▸ **Problem details**:
All lines in the data that hold the word "trong" need copying.

▸ **Recorded data**:
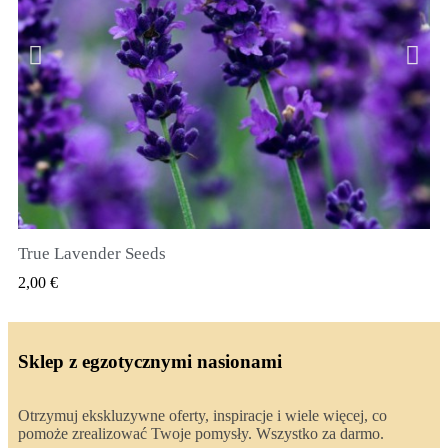
True Lavender Seeds
SZYBKI PODGLĄD
2,00 €
Sklep z egzotycznymi nasionami
Otrzymuj ekskluzywne oferty, inspiracje i wiele więcej, co
pomoże zrealizować Twoje pomysły. Wszystko za darmo.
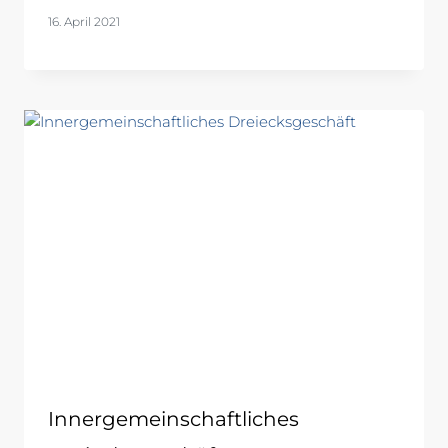
16. April 2021
Innergemeinschaftliches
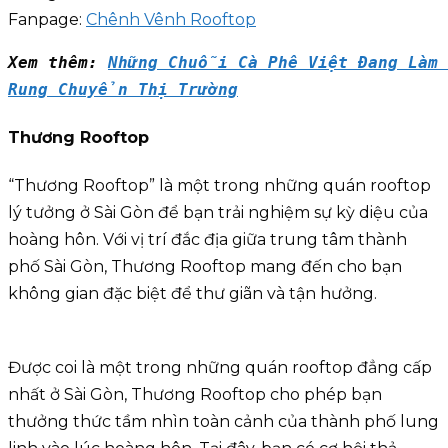
Fanpage:
Chênh Vênh Rooftop
Xem thêm: 
Những Chuỗi Cà Phê Việt Đang Làm 
Rung Chuyển Thị Trường
Thương Rooftop
“Thương Rooftop” là một trong những quán rooftop
lý tưởng ở Sài Gòn để bạn trải nghiệm sự kỳ diệu của
hoàng hôn. Với vị trí đắc địa giữa trung tâm thành
phố Sài Gòn, Thương Rooftop mang đến cho bạn
không gian đặc biệt để thư giãn và tận hưởng.
Được coi là một trong những quán rooftop đẳng cấp
nhất ở Sài Gòn, Thương Rooftop cho phép bạn
thưởng thức tầm nhìn toàn cảnh của thành phố lung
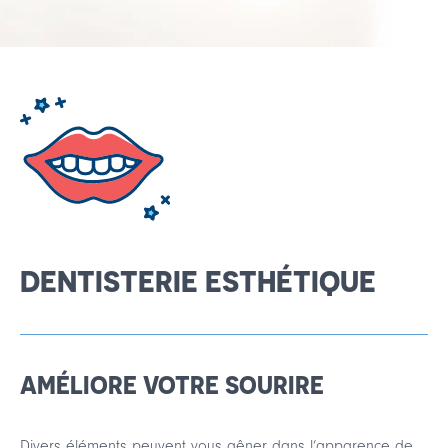
English
Español
DENTISTERIE ESTHÉTIQUE
AMÉLIORE VOTRE SOURIRE
Divers éléments peuvent vous gêner dans l’apparence de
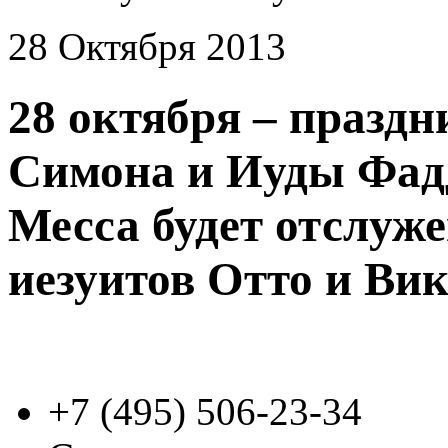
28 Октября 2013
28 октября – праздн
Симона и Иуды Фадд
Месса будет отслуже
иезуитов Отто и Ви
+7 (495)
506-23-34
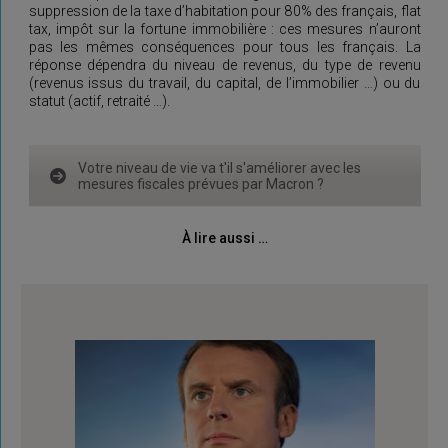
suppression de la taxe d’habitation pour 80% des français, flat
tax, impôt sur la fortune immobilière : ces mesures n’auront
pas les mêmes conséquences pour tous les français. La
réponse dépendra du niveau de revenus, du type de revenu
(revenus issus du travail, du capital, de l’immobilier …) ou du
statut (actif, retraité …).
Votre niveau de vie va t'il s'améliorer avec les
mesures fiscales prévues par Macron ?
À lire aussi …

▸ **Response to this exercise**:
“Thương Rooftop” là một trong những quán rooftop
Được coi là một trong những quán rooftop đẳng cấp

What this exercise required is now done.